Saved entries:
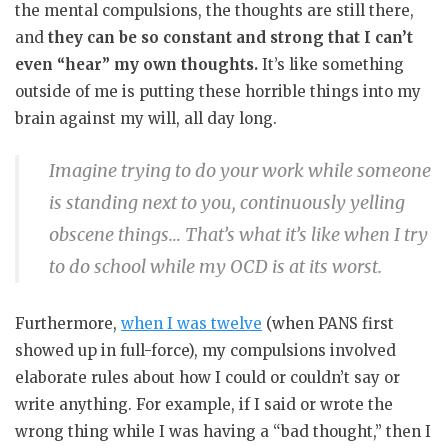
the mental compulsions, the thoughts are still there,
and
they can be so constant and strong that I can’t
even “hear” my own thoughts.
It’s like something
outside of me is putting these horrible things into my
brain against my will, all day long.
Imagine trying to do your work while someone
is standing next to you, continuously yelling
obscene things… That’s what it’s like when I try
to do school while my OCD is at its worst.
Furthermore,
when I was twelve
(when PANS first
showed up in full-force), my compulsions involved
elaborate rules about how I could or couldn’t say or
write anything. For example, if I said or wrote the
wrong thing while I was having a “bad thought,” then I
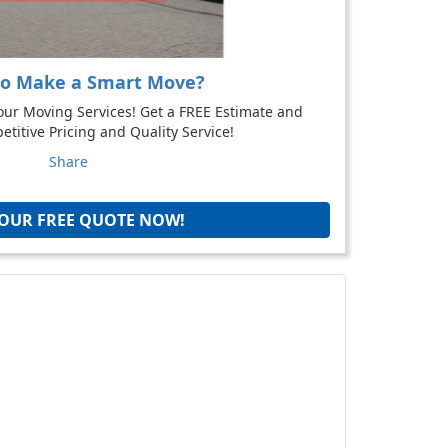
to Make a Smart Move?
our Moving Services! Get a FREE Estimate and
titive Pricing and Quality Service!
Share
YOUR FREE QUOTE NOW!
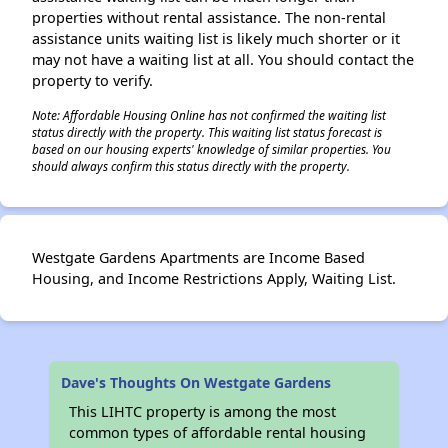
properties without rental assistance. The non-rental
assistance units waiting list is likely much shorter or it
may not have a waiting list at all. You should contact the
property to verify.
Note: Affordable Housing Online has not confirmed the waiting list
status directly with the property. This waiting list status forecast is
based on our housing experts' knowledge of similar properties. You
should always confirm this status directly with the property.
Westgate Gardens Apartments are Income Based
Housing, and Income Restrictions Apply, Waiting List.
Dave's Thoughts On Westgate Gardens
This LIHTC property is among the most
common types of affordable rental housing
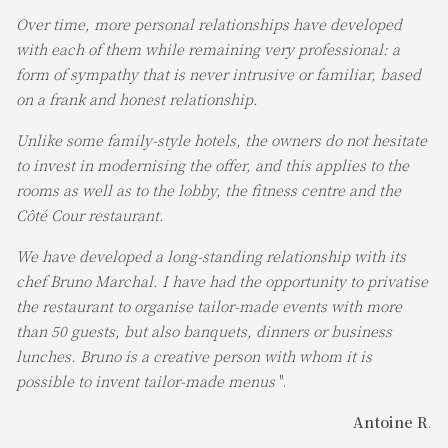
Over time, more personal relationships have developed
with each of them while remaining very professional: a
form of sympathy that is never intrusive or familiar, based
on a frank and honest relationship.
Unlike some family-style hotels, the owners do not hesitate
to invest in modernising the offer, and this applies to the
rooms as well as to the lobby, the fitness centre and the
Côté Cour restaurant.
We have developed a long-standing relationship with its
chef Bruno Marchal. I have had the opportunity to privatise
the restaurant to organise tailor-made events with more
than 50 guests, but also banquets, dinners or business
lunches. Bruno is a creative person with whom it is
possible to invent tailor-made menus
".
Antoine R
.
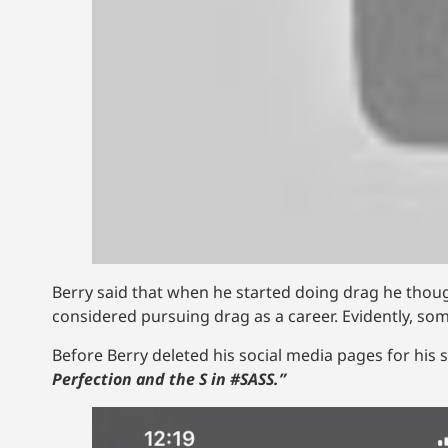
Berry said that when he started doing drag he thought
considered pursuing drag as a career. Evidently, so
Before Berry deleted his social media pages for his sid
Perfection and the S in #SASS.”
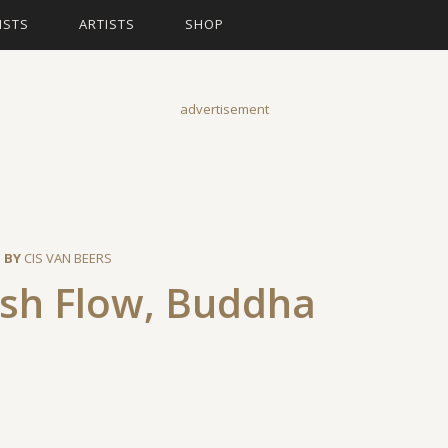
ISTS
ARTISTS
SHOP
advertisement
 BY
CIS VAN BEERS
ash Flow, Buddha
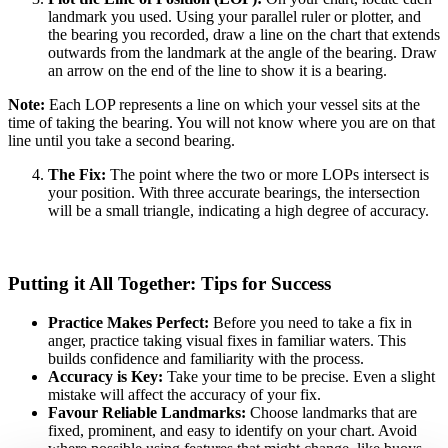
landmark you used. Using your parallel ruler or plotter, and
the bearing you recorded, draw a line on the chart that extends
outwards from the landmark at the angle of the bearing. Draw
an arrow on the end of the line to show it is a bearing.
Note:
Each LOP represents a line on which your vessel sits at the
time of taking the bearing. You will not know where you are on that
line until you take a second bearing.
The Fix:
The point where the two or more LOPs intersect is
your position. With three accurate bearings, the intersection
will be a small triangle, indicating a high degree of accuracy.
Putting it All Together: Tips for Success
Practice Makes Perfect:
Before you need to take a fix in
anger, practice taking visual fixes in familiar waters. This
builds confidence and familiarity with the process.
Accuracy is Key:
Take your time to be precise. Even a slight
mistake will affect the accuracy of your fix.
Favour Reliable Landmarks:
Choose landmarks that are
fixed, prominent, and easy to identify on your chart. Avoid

§ **How to complete this task**:
Word for word, set down the lines from the line with "Perfection and the" through the last line of the entries, and nothing else; the pictures stay out.

§ **Output for this exercise**:
Perfection and the S in #SASS.”
ISTS
ARTISTS
SHOP
advertisement
 BY
CIS VAN BEERS
ash Flow, Buddha
landmark you used. Using your parallel ruler or plotter, and
the bearing you recorded, draw a line on the chart that extends
outwards from the landmark at the angle of the bearing. Draw
an arrow on the end of the line to show it is a bearing.
Note:
Each LOP represents a line on which your vessel sits at the
time of taking the bearing. You will not know where you are on that
line until you take a second bearing.
The Fix:
The point where the two or more LOPs intersect is
your position. With three accurate bearings, the intersection
will be a small triangle, indicating a high degree of accuracy.
Putting it All Together: Tips for Success
Practice Makes Perfect:
Before you need to take a fix in
anger, practice taking visual fixes in familiar waters. This
builds confidence and familiarity with the process.
Accuracy is Key:
Take your time to be precise. Even a slight
mistake will affect the accuracy of your fix.
Favour Reliable Landmarks:
Choose landmarks that are
fixed, prominent, and easy to identify on your chart. Avoid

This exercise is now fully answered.